Go through the data and copy every line exactly, but not the images.

---- DATASET CONTENT

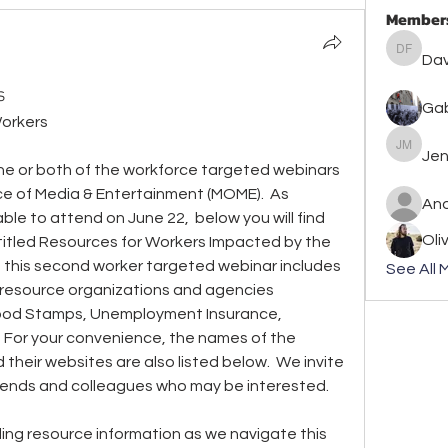
Member
David F
Dav
s
Gab
Workers
Jennife
Jen
one or both of the workforce targeted webinars 
e of Media & Entertainment (MOME).  As 
An
le to attend on June 22,  below you will find 
Oli
ntitled Resources for Workers Impacted by the 
at this second worker targeted webinar includes 
See All 
 resource organizations and agencies 
Food Stamps, Unemployment Insurance, 
  For your convenience, the names of the 
their websites are also listed below.  We invite 
friends and colleagues who may be interested.
ng resource information as we navigate this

--------

RESPONSE BOX
Member
David F
Dav
s
Gab
Workers
Jennife
Jen
one or both of the workforce targeted webinars 
e of Media & Entertainment (MOME).  As 
An
le to attend on June 22,  below you will find 
Oli
ntitled Resources for Workers Impacted by the 
at this second worker targeted webinar includes 
See All 
 resource organizations and agencies 
Food Stamps, Unemployment Insurance, 
  For your convenience, the names of the 
their websites are also listed below.  We invite 
friends and colleagues who may be interested.
ng resource information as we navigate this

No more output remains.